Example Review Manifest text

Modified files:
  src/runner.ts
    - executeResolve()
    - spawnClaude()
  src/reviewer.ts
    - launchReview()
    - buildCLIArgs()
  src/engagement.ts
    - computeEngagementSignals()

CI/packaging:
  .github/workflows/ci.yml
  package.json

Orchestrator Pre-Audit

Before dispatching any review agents, the orchestrator performs its own audit. Agents are a confirmation layer, not a discovery layer. The pre-audit traces:

Every input — where it comes from, what types and values are possible
Every output — where it goes, who consumes it, what they expect
Every error path — does it surface or swallow?
Pre-existing code in modified files — the entire file is read, not just the diff

Git Worktree Isolation

Each review runs in its own git worktree, created from the PR's head ref. This means multiple reviews can run concurrently without interference — each agent has a fully isolated working directory with the PR's code checked out.
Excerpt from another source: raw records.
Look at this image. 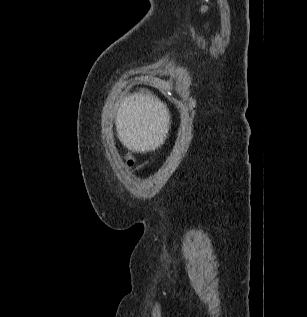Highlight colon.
I'll return each mask as SVG.
<instances>
[{
  "label": "colon",
  "mask_w": 307,
  "mask_h": 317,
  "mask_svg": "<svg viewBox=\"0 0 307 317\" xmlns=\"http://www.w3.org/2000/svg\"><path fill=\"white\" fill-rule=\"evenodd\" d=\"M126 163L128 167H133L135 165V159L132 156L126 157Z\"/></svg>",
  "instance_id": "obj_1"
}]
</instances>
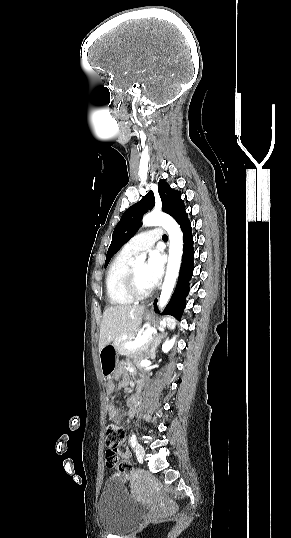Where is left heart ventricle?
<instances>
[{
    "label": "left heart ventricle",
    "mask_w": 291,
    "mask_h": 538,
    "mask_svg": "<svg viewBox=\"0 0 291 538\" xmlns=\"http://www.w3.org/2000/svg\"><path fill=\"white\" fill-rule=\"evenodd\" d=\"M133 270H134V274H135L136 281H137V284H138L139 288L142 291L149 290L151 287L148 285V283H147V281L145 279V275H144L145 265H143V264L136 265V266L133 267Z\"/></svg>",
    "instance_id": "b2bd125f"
}]
</instances>
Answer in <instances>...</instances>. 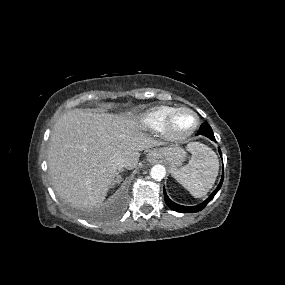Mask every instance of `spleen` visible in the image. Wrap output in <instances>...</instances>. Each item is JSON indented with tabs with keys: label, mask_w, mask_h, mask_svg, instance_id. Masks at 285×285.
I'll list each match as a JSON object with an SVG mask.
<instances>
[{
	"label": "spleen",
	"mask_w": 285,
	"mask_h": 285,
	"mask_svg": "<svg viewBox=\"0 0 285 285\" xmlns=\"http://www.w3.org/2000/svg\"><path fill=\"white\" fill-rule=\"evenodd\" d=\"M188 150L192 154L191 160L186 166L173 169L172 175L192 196L200 198L213 187L219 161L215 152L204 144L192 142Z\"/></svg>",
	"instance_id": "3e777b00"
}]
</instances>
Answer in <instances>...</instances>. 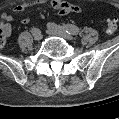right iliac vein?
Listing matches in <instances>:
<instances>
[{"label":"right iliac vein","mask_w":119,"mask_h":119,"mask_svg":"<svg viewBox=\"0 0 119 119\" xmlns=\"http://www.w3.org/2000/svg\"><path fill=\"white\" fill-rule=\"evenodd\" d=\"M34 39H35L36 41L41 40V39H42V34H41V32H40V34H39L37 37H34Z\"/></svg>","instance_id":"obj_1"}]
</instances>
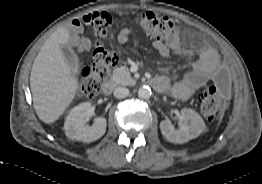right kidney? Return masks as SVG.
<instances>
[{
	"instance_id": "obj_1",
	"label": "right kidney",
	"mask_w": 262,
	"mask_h": 184,
	"mask_svg": "<svg viewBox=\"0 0 262 184\" xmlns=\"http://www.w3.org/2000/svg\"><path fill=\"white\" fill-rule=\"evenodd\" d=\"M91 111V103L84 102L69 112L64 124L65 134L68 138L82 142H92L105 134L107 121L104 117L97 118L92 126L85 124Z\"/></svg>"
}]
</instances>
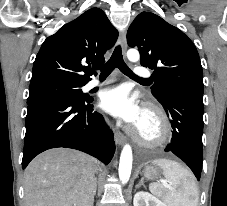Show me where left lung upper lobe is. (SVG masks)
<instances>
[{"instance_id": "1", "label": "left lung upper lobe", "mask_w": 227, "mask_h": 206, "mask_svg": "<svg viewBox=\"0 0 227 206\" xmlns=\"http://www.w3.org/2000/svg\"><path fill=\"white\" fill-rule=\"evenodd\" d=\"M127 42L138 47L142 66L155 69L151 92L160 103L174 94L203 96L198 52L181 30L153 13L142 12L130 25Z\"/></svg>"}]
</instances>
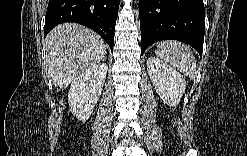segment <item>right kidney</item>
<instances>
[{
    "label": "right kidney",
    "instance_id": "obj_1",
    "mask_svg": "<svg viewBox=\"0 0 247 156\" xmlns=\"http://www.w3.org/2000/svg\"><path fill=\"white\" fill-rule=\"evenodd\" d=\"M108 67L98 63L79 74L72 82L68 93L71 113L82 122L91 116L101 95Z\"/></svg>",
    "mask_w": 247,
    "mask_h": 156
}]
</instances>
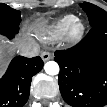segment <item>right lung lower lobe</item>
Listing matches in <instances>:
<instances>
[{
  "label": "right lung lower lobe",
  "instance_id": "98d812e1",
  "mask_svg": "<svg viewBox=\"0 0 107 107\" xmlns=\"http://www.w3.org/2000/svg\"><path fill=\"white\" fill-rule=\"evenodd\" d=\"M9 39L14 33H6ZM43 61L40 57L26 58L15 57L5 75L0 79V106L21 107L24 105L30 93L32 77L41 71Z\"/></svg>",
  "mask_w": 107,
  "mask_h": 107
}]
</instances>
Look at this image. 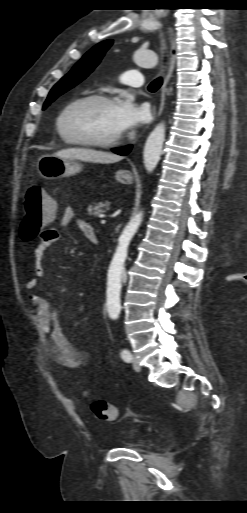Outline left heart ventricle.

Worktrees are cleaned up after each review. If a stale worktree from a previous run blocks a fetch, the reviewer automatically prunes dead worktrees and retries.

Output Format

Reviews are consolidated into a single structured markdown document with these sections:

Critical Issues — bugs, security vulnerabilities, data loss risks
Important Issues — correctness problems, missing error handling, type safety gaps
Suggestions — code quality improvements, simplifications, style recommendations
Strengths — what the PR does well
Recommended Action — approve, request changes, or needs discussion

All agent attribution is stripped from the final output — findings stand on their own without any indication of which agent produced them.

Post-Review Actions

After a review is generated, you can:

Amend — ask Claude to revise specific parts of the review
Save — persist edits and sync to Notion
Post to GitHub — publish as a PR review comment, with options for COMMENT, REQUEST_CHANGES, or APPROVE
Resolve — hand off to the resolve workflow to automatically fix all findings

Triggering a Review

API Request http

POST /api/tasks
Content-Type: application/json

{
  "repoId": 1,
  "itemNumber": 42,
  "taskType": "review"
}

If a review is already queued or running for the same PR, the API returns the existing task instead of creating a duplicate. Progress is streamed via Supabase Realtime — the web UI shows live output as the review runs.